Следующим утром, когда нянька Майя приходит в детскую растопить печь, на дворе, по ее словам, сорок градусов мороза.

– Так что вам покамест лучше остаться в постелях, – говорит она. – Комнаты почитай что невозможно согреть.

Но мы конечно же встаем. Такого мороза на нашей памяти еще не бывало. Удивительно, вроде как на Северный полюс переехали.

Когда мы спускаемся в нижние комнаты, все окна там обросли толстым слоем инея, дневной свет снаружи особо не проникает, кругом царит полумрак. И жутко холодно.

Термометра, который висит в зале за окном, почти не разглядеть. Но прямо напротив ртутного шарика, как ни странно, на стекле чистое пятнышко, и можно видеть, что ртуть застыла и в трубочку вообще не поднимается.

А экономка говорит, мягкого хлеба к завтраку не будет, все караваи замерзли в камень, пробуешь резать, они только крошатся.

Масла мы тоже не получим, оно опять-таки замерзло. И в нем тут и там большие куски льда.

Мы бы с удовольствием вышли из дома, почувствовали, каковы эти сорок градусов, но нам не позволяют. Не позволяют даже дотронуться голыми руками до замка входной двери. Ведь если при сорокаградусном морозе тронешь железо, вмиг обожжешься, будто о раскаленный слиток.

Как бы то ни было, мы в восторге, что нам довелось изведать такой холодище. Ни папеньке, ни маменьке, ни даже старой экономке никогда раньше не случалось пережить в Морбакке сорокаградусный мороз.

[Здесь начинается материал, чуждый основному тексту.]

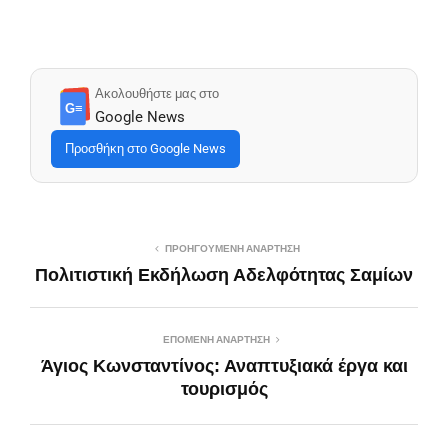
Ακολουθήστε μας στο
G≡
Google News
Προσθήκη στο Google News
ΠΡΟΗΓΟΎΜΕΝΗ ΑΝΆΡΤΗΣΗ
Πολιτιστική Εκδήλωση Αδελφότητας Σαμίων
ΕΠΌΜΕΝΗ ΑΝΆΡΤΗΣΗ
Άγιος Κωνσταντίνος: Αναπτυξιακά έργα και
τουρισμός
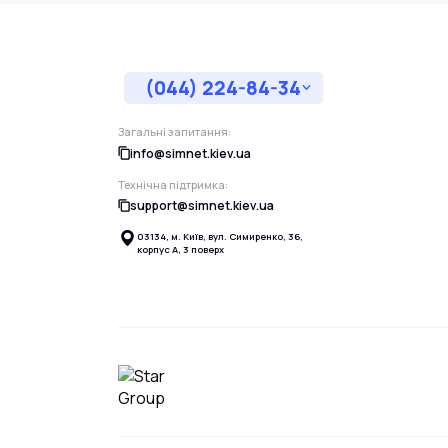
(044) 224-84-34
Загальні запитання:
info@simnet.kiev.ua
Технічна підтримка:
support@simnet.kiev.ua
03134, м. Київ, вул. Симиренко, 36,
корпус А, 3 поверх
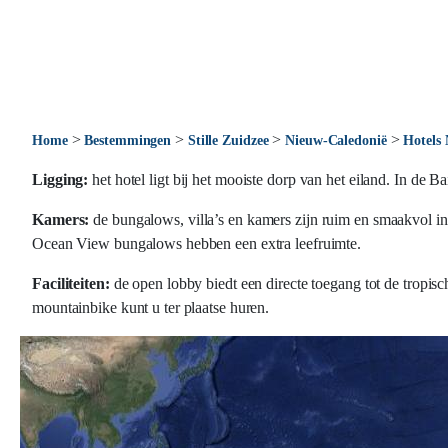
>
>
>
>
Home
Bestemmingen
Stille Zuidzee
Nieuw-Caledonië
Hotels
Ligging:
het hotel ligt bij het mooiste dorp van het eiland. In de B
Kamers:
de bungalows, villa’s en kamers zijn ruim en smaakvol inger
Ocean View bungalows hebben een extra leefruimte.
Faciliteiten:
de open lobby biedt een directe toegang tot de tropisch
mountainbike kunt u ter plaatse huren.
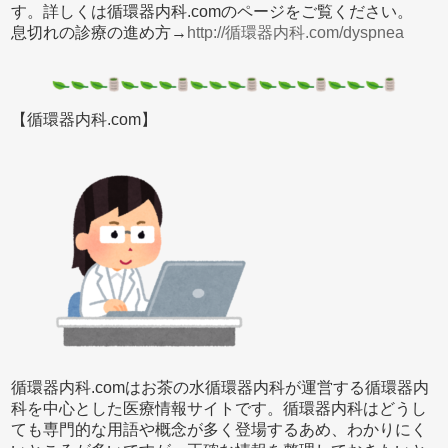
す。詳しくは循環器内科.comのページをご覧ください。
息切れの診療の進め方→
http://循環器内科.com/dyspnea
【循環器内科.com】
循環器内科.comはお茶の水循環器内科が運営する循環器内
科を中心とした医療情報サイトです。循環器内科はどうし
ても専門的な用語や概念が多く登場するあめ、わかりにく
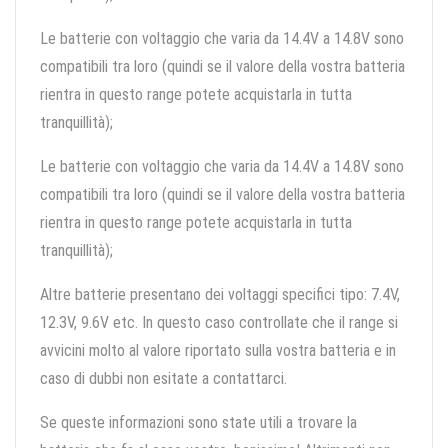
Le batterie con voltaggio che varia da 14.4V a 14.8V sono
compatibili tra loro (quindi se il valore della vostra batteria
rientra in questo range potete acquistarla in tutta
tranquillità);
Le batterie con voltaggio che varia da 14.4V a 14.8V sono
compatibili tra loro (quindi se il valore della vostra batteria
rientra in questo range potete acquistarla in tutta
tranquillità);
Altre batterie presentano dei voltaggi specifici tipo: 7.4V,
12.3V, 9.6V etc. In questo caso controllate che il range si
avvicini molto al valore riportato sulla vostra batteria e in
caso di dubbi non esitate a contattarci.
Se queste informazioni sono state utili a trovare la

Мы до того увлечены морозом, что совершенно забываем про инженера Фрюкберга, который был так добр к нам прошлым вечером. Лишь когда садимся завтракать, Анна спрашивает, не надо ли подождать инженера.

– Нет, – отвечает маменька, – инженер Фрюкберг уехал. Как услышал, что на дворе сорок градусов мороза, так сразу же собрался и уехал домой. Просил передать, что вынужден уехать, ведь надобно позаботиться, чтобы овцы его и свиньи не закоченели до смерти. Даже не попрощался в спешке.

– Но разве не опасно ехать в такой мороз? Путь-то неближний, не одна миля! – говорит Алина.

Но папенька смеется:

– Ай-ай, Алина, теперь, стало быть, самое время проявить добросердечие. А я вот думаю, по чьей же вине он отправился восвояси?

– Но, дядюшка, – говорит Алина, – вы ведь не можете сказать, что я была с ним неприветлива.

– В этой приветливости было как минимум сорок градусов мороза, – отвечает папенька.

И, по-моему, как папенька, так и маменька были слегка недовольны Алиною. А мы – Анна, Эмма Лаурелль и я, – мы задним числом опять твердим, что Алине, конечно, никак не может понравиться такой старый и некрасивый мужчина, но все равно немножко жалеем его.

Сама я думаю, уж не хотел ли он до смерти замерзнуть по дороге, отправившись домой в сорокаградусный мороз. И жду известия, что живым он до дому не добрался. Это, по крайней мере, было бы бесподобно, как говорит Эмма Лаурелль.

Майя Род

А как замечательно, когда к нам приезжает шить Майя Род.

Обновки нам шьют дважды в год. Весной – хлопчатобумажное платье, осенью – шерстяное. Все наши хлопчатобумажные платья – из домотканой материи, и не кто-нибудь, а маменька занималась пряжей и покраской, и придумывала узоры, и сновала ткань, ведь в этом она большая мастерица. Пока мы были маленькие, маменька сама нас обшивала, но с тех пор как подросли, она не решается браться за шитье, зовет на помощь Майю Род.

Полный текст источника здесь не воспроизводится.